= TASK =
Please retype the entries exactly as they stand, leaving out any pictures.

DATA RECORDS Block Start

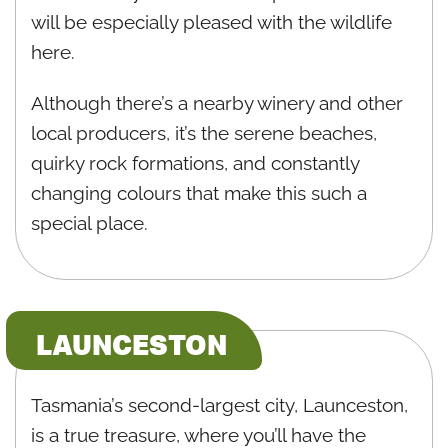
will be especially pleased with the wildlife
here.
Although there’s a nearby winery and other
local producers, it’s the serene beaches,
quirky rock formations, and constantly
changing colours that make this such a
special place.
LAUNCESTON
Tasmania’s second-largest city, Launceston,
is a true treasure, where you’ll have the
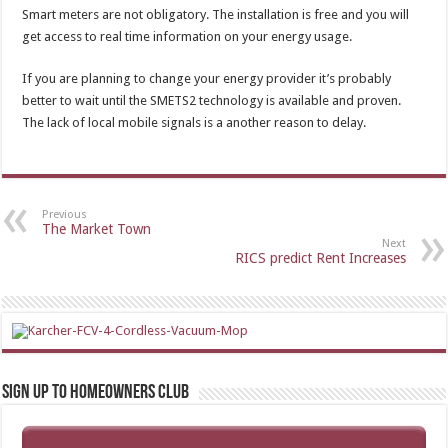
Smart meters are not obligatory. The installation is free and you will
get access to real time information on your energy usage.
If you are planning to change your energy provider it’s probably
better to wait until the SMETS2 technology is available and proven.
The lack of local mobile signals is a another reason to delay.
Previous
The Market Town
Next
RICS predict Rent Increases
Sign up to Homeowners Club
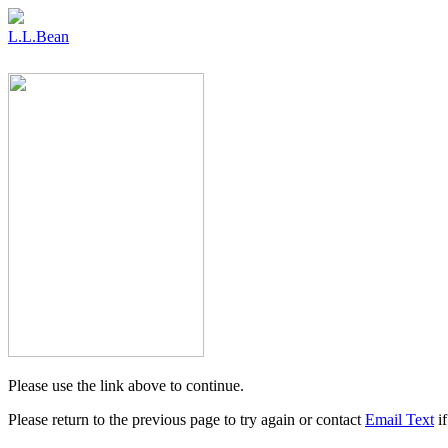
L.L.Bean
Please use the link above to continue.
Please return to the previous page to try again or contact
Email Text
if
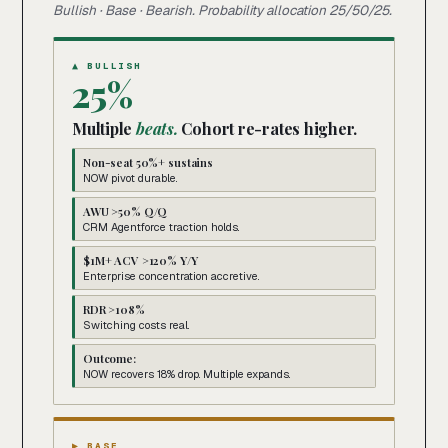
Bullish · Base · Bearish. Probability allocation 25/50/25.
▲ BULLISH
25%
Multiple
beats.
Cohort re-rates higher.
Non-seat 50%+ sustains
NOW pivot durable.
AWU >50% Q/Q
CRM Agentforce traction holds.
$1M+ ACV >120% Y/Y
Enterprise concentration accretive.
RDR >108%
Switching costs real.
Outcome:
NOW recovers 18% drop. Multiple expands.
▶ BASE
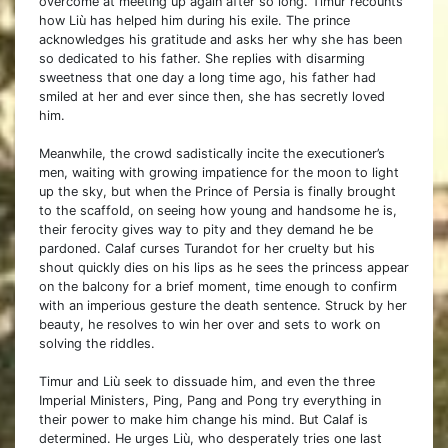
overcome at meeting up again after so long. Timur recounts
how Liù has helped him during his exile. The prince
acknowledges his gratitude and asks her why she has been
so dedicated to his father. She replies with disarming
sweetness that one day a long time ago, his father had
smiled at her and ever since then, she has secretly loved
him.
Meanwhile, the crowd sadistically incite the executioner’s
men, waiting with growing impatience for the moon to light
up the sky, but when the Prince of Persia is finally brought
to the scaffold, on seeing how young and handsome he is,
their ferocity gives way to pity and they demand he be
pardoned. Calaf curses Turandot for her cruelty but his
shout quickly dies on his lips as he sees the princess appear
on the balcony for a brief moment, time enough to confirm
with an imperious gesture the death sentence. Struck by her
beauty, he resolves to win her over and sets to work on
solving the riddles.
Timur and Liù seek to dissuade him, and even the three
Imperial Ministers, Ping, Pang and Pong try everything in
their power to make him change his mind. But Calaf is
determined. He urges Liù, who desperately tries one last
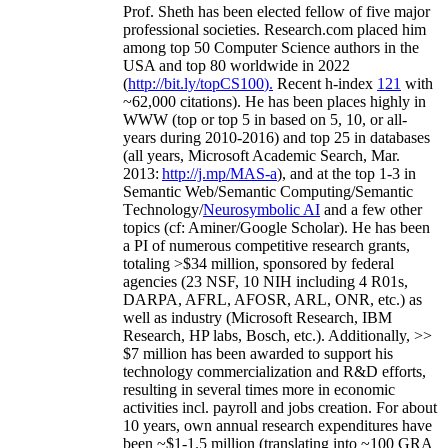
Prof. Sheth has been
elected
fellow
of
five major
professional societies
.
Research.com place
d
him
among
top
50 Computer Science authors in the
USA and top 80 worldwide in 2022
(
http://bit.ly/topCS100
).
Recent
h-index
12
1
with
~
6
2
,
000
citations
)
.
H
e has been places highly in
WWW
(
top
or top 5
in based
on 5, 10, or all-
years
during 2010-2016
)
and
top
25
in databases
(all years
,
Microsoft Academic Search
,
Mar.
2013:
http://j.mp/MAS-a
)
, and
at the top
1-3
in
S
emantic
Web/
Semantic C
omputing/
Semantic
T
echnology
/
Neurosymbolic AI
and a few other
topics (
cf
:
Aminer
/Google Scholar
)
. He has been
a PI of
numerous
competitive
research
grants
,
totaling
>
$
3
4
million
,
sponsored by federal
agencies (
23
NSF,
10
NIH
incl
uding
4 R01s
,
DARPA, AFRL, AFOSR,
ARL,
ONR, etc.) as
well as industry (Microsoft Research, IBM
Research, HP labs,
Bosch,
etc.). Additionally
,
>>
$
7
million
has been awarded to support his
technology commercialization and R&D efforts
,
resulting in several times more in economic
activities incl
.
payroll
and
jobs
creation
.
For about
10 years,
own
annual
research expenditures
have
been
~
$1
-
1.5
million
(translating into ~100 GRA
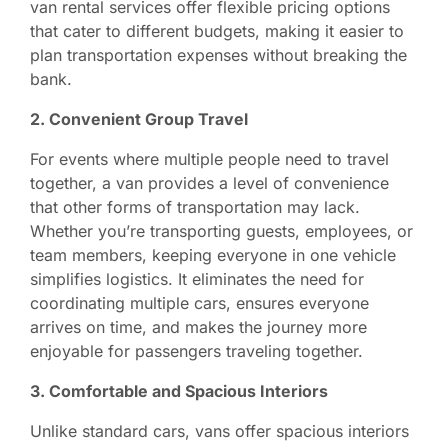
van rental services offer flexible pricing options
that cater to different budgets, making it easier to
plan transportation expenses without breaking the
bank.
2. Convenient Group Travel
For events where multiple people need to travel
together, a van provides a level of convenience
that other forms of transportation may lack.
Whether you’re transporting guests, employees, or
team members, keeping everyone in one vehicle
simplifies logistics. It eliminates the need for
coordinating multiple cars, ensures everyone
arrives on time, and makes the journey more
enjoyable for passengers traveling together.
3. Comfortable and Spacious Interiors
Unlike standard cars, vans offer spacious interiors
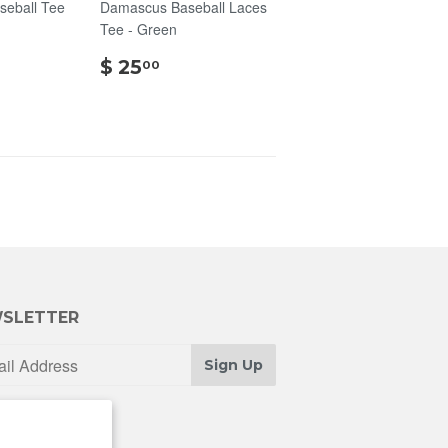
seball Tee
Damascus Baseball Laces
Tee - Green
00
$
$ 25
00
25.00
SLETTER
Sign Up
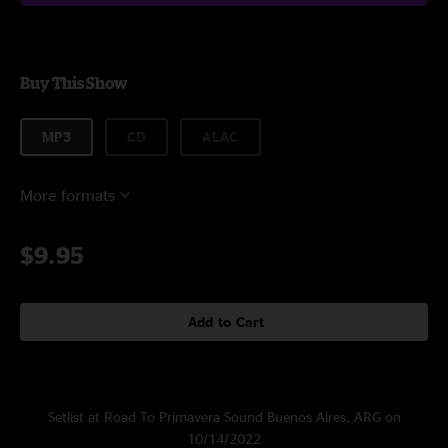
Buy This Show
MP3
CD
ALAC
More formats
$9.95
Add to Cart
Setlist at Road To Primavera Sound Buenos Aires, ARG on
10/14/2022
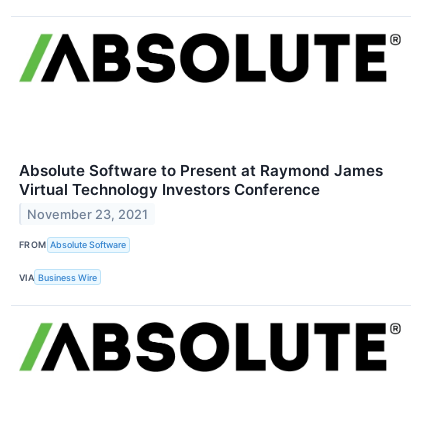
Absolute Software to Present at Raymond James
Virtual Technology Investors Conference
November 23, 2021
FROM
Absolute Software
VIA
Business Wire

DATA RECORDS Block End

= EXPECTED ANSWER =
will be especially pleased with the wildlife
here.
Although there’s a nearby winery and other
local producers, it’s the serene beaches,
quirky rock formations, and constantly
changing colours that make this such a
special place.
LAUNCESTON
Tasmania’s second-largest city, Launceston,
is a true treasure, where you’ll have the
Smart meters are not obligatory. The installation is free and you will
get access to real time information on your energy usage.
If you are planning to change your energy provider it’s probably
better to wait until the SMETS2 technology is available and proven.
The lack of local mobile signals is a another reason to delay.
Previous
The Market Town
Next
RICS predict Rent Increases
Sign up to Homeowners Club
L.L.Bean
Please use the link above to continue.
Please return to the previous page to try again or contact
Email Text
if
Bullish · Base · Bearish. Probability allocation 25/50/25.
▲ BULLISH
25%
Multiple
beats.
Cohort re-rates higher.
Non-seat 50%+ sustains
NOW pivot durable.
AWU >50% Q/Q
CRM Agentforce traction holds.
$1M+ ACV >120% Y/Y
Enterprise concentration accretive.
RDR >108%
Switching costs real.
Outcome:
NOW recovers 18% drop. Multiple expands.
▶ BASE
overcome at meeting up again after so long. Timur recounts
how Liù has helped him during his exile. The prince
acknowledges his gratitude and asks her why she has been
so dedicated to his father. She replies with disarming
sweetness that one day a long time ago, his father had
smiled at her and ever since then, she has secretly loved
him.
Meanwhile, the crowd sadistically incite the executioner’s
men, waiting with growing impatience for the moon to light
up the sky, but when the Prince of Persia is finally brought
to the scaffold, on seeing how young and handsome he is,
their ferocity gives way to pity and they demand he be
pardoned. Calaf curses Turandot for her cruelty but his
shout quickly dies on his lips as he sees the princess appear
on the balcony for a brief moment, time enough to confirm
with an imperious gesture the death sentence. Struck by her
beauty, he resolves to win her over and sets to work on
solving the riddles.
Timur and Liù seek to dissuade him, and even the three
Imperial Ministers, Ping, Pang and Pong try everything in
their power to make him change his mind. But Calaf is
determined. He urges Liù, who desperately tries one last
Prof. Sheth has been
elected
fellow
of
five major
professional societies
.
Research.com place
d
him
among
top
50 Computer Science authors in the
USA and top 80 worldwide in 2022
(
http://bit.ly/topCS100
).
Recent
h-index
12
1
with
~
6
2
,
000
citations
)
.
H
e has been places highly in
WWW
(
top
or top 5
in based
on 5, 10, or all-
years
during 2010-2016
)
and
top
25
in databases
(all years
,
Microsoft Academic Search
,
Mar.
2013:
http://j.mp/MAS-a
)
, and
at the top
1-3
in
S
emantic
Web/
Semantic C
omputing/
Semantic
T
echnology
/
Neurosymbolic AI
and a few other
topics (
cf
:
Aminer
/Google Scholar
)
. He has been
a PI of
numerous
competitive
research
grants
,
totaling
>
$
3
4
million
,
sponsored by federal
agencies (
23
NSF,
10
NIH
incl
uding
4 R01s
,
DARPA, AFRL, AFOSR,
ARL,
ONR, etc.) as
well as industry (Microsoft Research, IBM
Research, HP labs,
Bosch,
etc.). Additionally
,
>>
$
7
million
has been awarded to support his
technology commercialization and R&D efforts
,
resulting in several times more in economic
activities incl
.
payroll
and
jobs
creation
.
For about
10 years,
own
annual
research expenditures
have
been
~
$1
-
1.5
million
(translating into ~100 GRA
van rental services offer flexible pricing options
that cater to different budgets, making it easier to
plan transportation expenses without breaking the
bank.
2. Convenient Group Travel
For events where multiple people need to travel
together, a van provides a level of convenience
that other forms of transportation may lack.
Whether you’re transporting guests, employees, or
team members, keeping everyone in one vehicle
simplifies logistics. It eliminates the need for
coordinating multiple cars, ensures everyone
arrives on time, and makes the journey more
enjoyable for passengers traveling together.
3. Comfortable and Spacious Interiors
Unlike standard cars, vans offer spacious interiors
seball Tee
Damascus Baseball Laces
Tee - Green
00
$
$ 25
00
25.00
SLETTER
Sign Up
Buy This Show
MP3
CD
ALAC
More formats
$9.95
Add to Cart
Setlist at Road To Primavera Sound Buenos Aires, ARG on
10/14/2022
Absolute Software to Present at Raymond James
Virtual Technology Investors Conference
November 23, 2021
FROM
Absolute Software
VIA
Business Wire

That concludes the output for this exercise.